- DESCRIPTION OF THE TASK:
Could you please return each line of the data that has the word "Studios"?

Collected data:
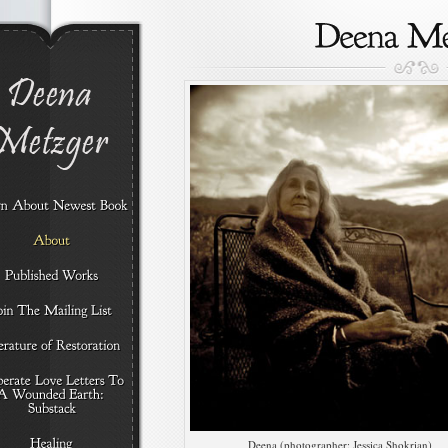
Deena (photographer: Jessica Shokrian)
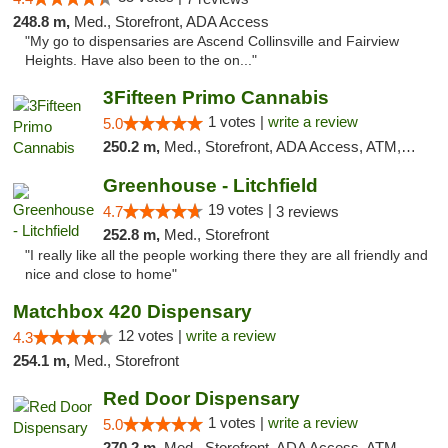
248.8 m,
Med., Storefront, ADA Access
"My go to dispensaries are Ascend Collinsville and Fairview
Heights. Have also been to the on..."
3Fifteen Primo Cannabis
1 votes |
write a review
5.0
250.2 m,
Med., Storefront, ADA Access, ATM, Debit Card, Pickup
Greenhouse - Litchfield
19 votes |
4.7
3 reviews
252.8 m,
Med., Storefront
"I really like all the people working there they are all friendly and
nice and close to home"
Matchbox 420 Dispensary
12 votes |
write a review
4.3
254.1 m,
Med., Storefront
Red Door Dispensary
1 votes |
write a review
5.0
270.2 m,
Med., Storefront, ADA Access, ATM, Debit Card, Pickup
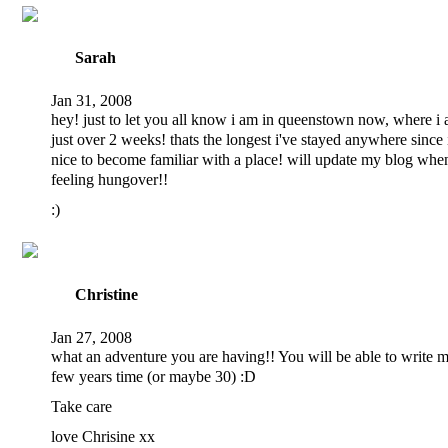
Sarah
Jan 31, 2008
hey! just to let you all know i am in queenstown now, where i 
just over 2 weeks! thats the longest i've stayed anywhere since i 
nice to become familiar with a place! will update my blog when
feeling hungover!!
:)
Christine
Jan 27, 2008
what an adventure you are having!! You will be able to write m
few years time (or maybe 30) :D
Take care
love Chrisine xx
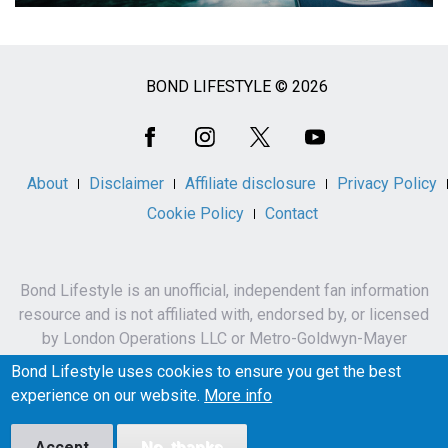
BOND LIFESTYLE © 2026
Social
Media
About
Disclaimer
Affiliate disclosure
Privacy Policy
Cookie Policy
Contact
Bond Lifestyle is an unofficial, independent fan information
resource and is not affiliated with, endorsed by, or licensed
by London Operations LLC or Metro-Goldwyn-Mayer
Studios Inc.
Bond Lifestyle uses cookies to ensure you get the best
James Bond, 007 and related names, characters,
experience on our website.
More info
trademarks and copyrights are owned by London
Operations LLC and/or Metro-Goldwyn-Mayer Studios Inc.
Accept
No, thanks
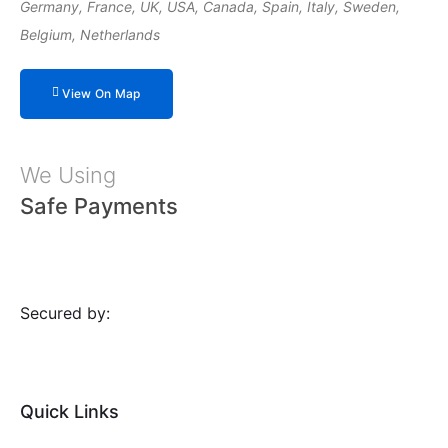
Germany, France, UK, USA, Canada, Spain, Italy, Sweden,
Belgium, Netherlands
View On Map
We Using
Safe Payments
Secured by:
Quick Links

- ANSWER AREA:
Studios Inc.
Operations LLC and/or Metro-Goldwyn-Mayer Studios Inc.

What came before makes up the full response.